Cela peut changer. Des expériences réussies sur le plan communal témoignent du potentiel de succès de tels efforts: expériences pilote à Brême ou Hanau en Allemagne, en Italie (loi du 8 mars 2000) ainsi que dans des pays nordiques (Hollande, Danemark, Suède). Il s’agit, pour donner quelques exemples, de coordonner et de modifier les temps d’ouverture de divers services de manière à les rendre plus accessibles aux familles et aux personnes employées: rotation entre cabinets médicaux pour des ouvertures le soir ou le samedi, de même pour les services de réparation par des artisans, services publics organisés de manière à faciliter la vie des usagers, horaires scolaires qui évitent aux familles les problèmes de synchronisation souvent insurmontables, création de „ponts de temps“ pour parents employés par des seniors que l’on qualifie pour cette fonction et qui sont coordonnés par un bureau de contact, modes d’utilisation favorables aux familles dans les commerces (caisse pour parents avec enfant, service de livraison, espace pour langer, coin enfants encadré), réseaux de seniors ou de jeunes actifs qui déchargent les parents ou les personnes qui prennent en charge des soins privés en fin de semaine (ilots de temps), ou encore développement d’offres, par des associations et autres fournisseurs de loisirs, spécifiquement conçues pour des pères avec enfants.

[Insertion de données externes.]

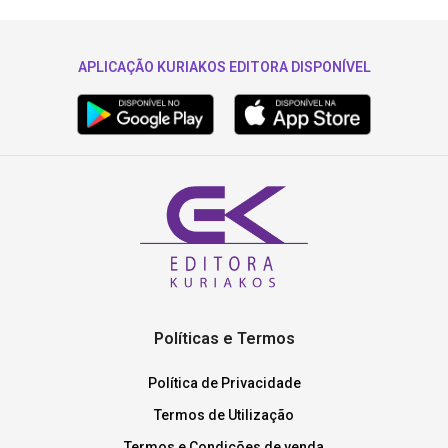
APLICAÇÃO KURIAKOS EDITORA DISPONÍVEL
Políticas e Termos
Política de Privacidade
Termos de Utilização
Termos e Condições de venda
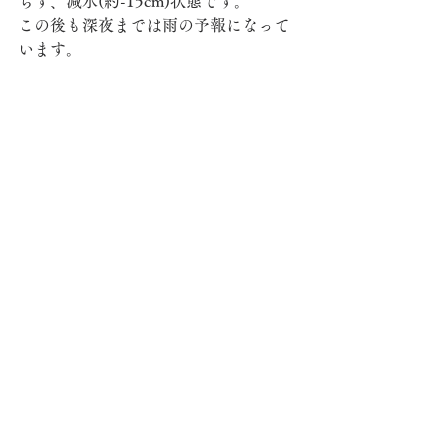
らず、減水(約-15cm)状態です。
この後も深夜までは雨の予報になって
います。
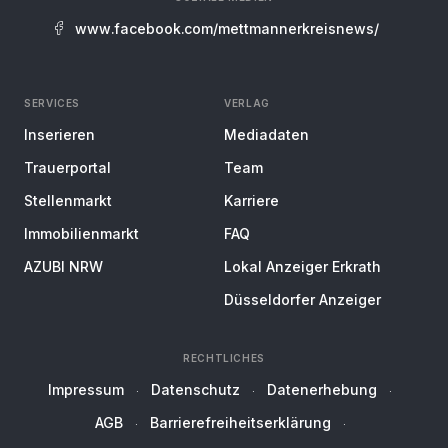
www.facebook.com/mettmannerkreisnews/
SERVICES
VERLAG
Inserieren
Mediadaten
Trauerportal
Team
Stellenmarkt
Karriere
Immobilienmarkt
FAQ
AZUBI NRW
Lokal Anzeiger Erkrath
Düsseldorfer Anzeiger
RECHTLICHES
Impressum
Datenschutz
Datenerhebung
AGB
Barrierefreiheitserklärung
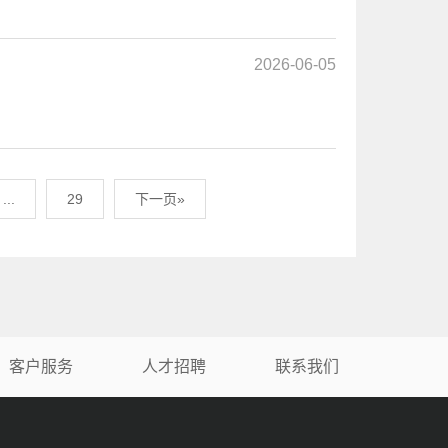
2026-06-05
...
29
下一页»
客户服务
人才招聘
联系我们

Bien sûr il n’est pas question de varier à l’infini tous les rythmes standardisés. Il s’agit de trouver un nouveau régime des temps sociaux, sans doute plus flexible, tenant compte de manière plus équilibrée de la diversité des situations de vie et des intérêts légitimes qui en découlent. Il est temps en Suisse aussi de traiter le temps comme une ressource limitée et de compléter sa régulation individuelle par une régulation sociale afin que le temps contraint fasse place au temps libéré.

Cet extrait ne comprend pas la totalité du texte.